No-Markup Markdown mode and improved GeSHi support

milianw - February 11, 2008 - 00:32
Project:Markdown with SmartyPants
Version:6.x-1.x-dev
Component:Code
Category:feature request
Priority:normal
Assigned:milianw
Status:needs work
Description

Hi there!

I've made some changed to marksmarty.module in order to get a decent input filter for comments. Since one really should not allow generic HTML tags there I've enabled marksmarty to support php-markdown-no-markup[^1]. This way no markup feature gets broken by using something crude like striptags(). A simple whitelist mechanism is in place.

Additionally I've added a GeSHi compliance mode. Since markup is no longer allowed with the above option activated, GeSHi needs to run after marksmarty. But I came across few problems:

  1. geshi prepares itself by replacing tags with a bracket-notation. markdown sees those as generic text and encodes entities etc.
  2. smartypants potentially replaces the quotes of the language attribute

All this is fixed with my patch. Additionally generic markdown code blocks get GeSHi featues as well (plain text mode).
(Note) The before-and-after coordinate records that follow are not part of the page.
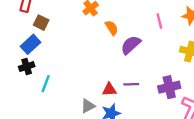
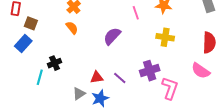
orange semicircle: (112, 28) -> (72, 28), moved
black cross: (27, 67) -> (55, 63), moved
purple line: (131, 84) -> (120, 78), moved, turned 48

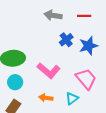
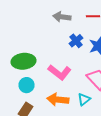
orange arrow: (46, 98) -> (58, 100), size x1.5

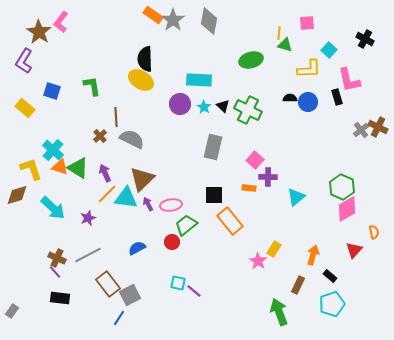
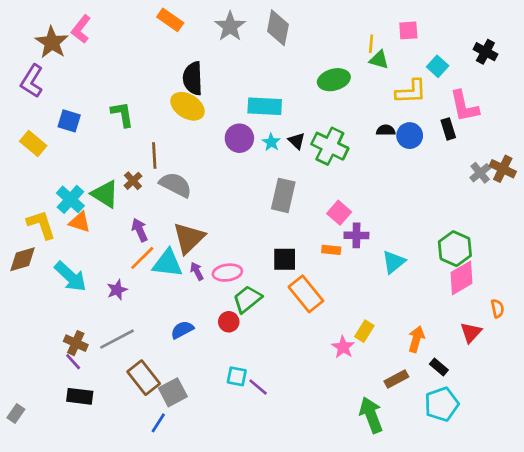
orange rectangle: (153, 15) -> (170, 20), moved
green triangle: (78, 168) -> (105, 194), moved
brown rectangle: (298, 285) -> (396, 379), turned 36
I really hope this gets imported into trunk. Please give me a review. Especially the descriptions/labels for administration should be reviewed.

Thanks have a good night.

[^1]: see http://michelf.com/weblog/2007/php-markdown-no-markup/

AttachmentSize
no_markup_and_geshi.patch4.46 KB
no-markup_markdown.php_.txt1.01 KB

#1

milianw - February 11, 2008 - 01:04

I've made some changes to my patch and included a call to filter_xss_admin(). This should make this filter even more safe.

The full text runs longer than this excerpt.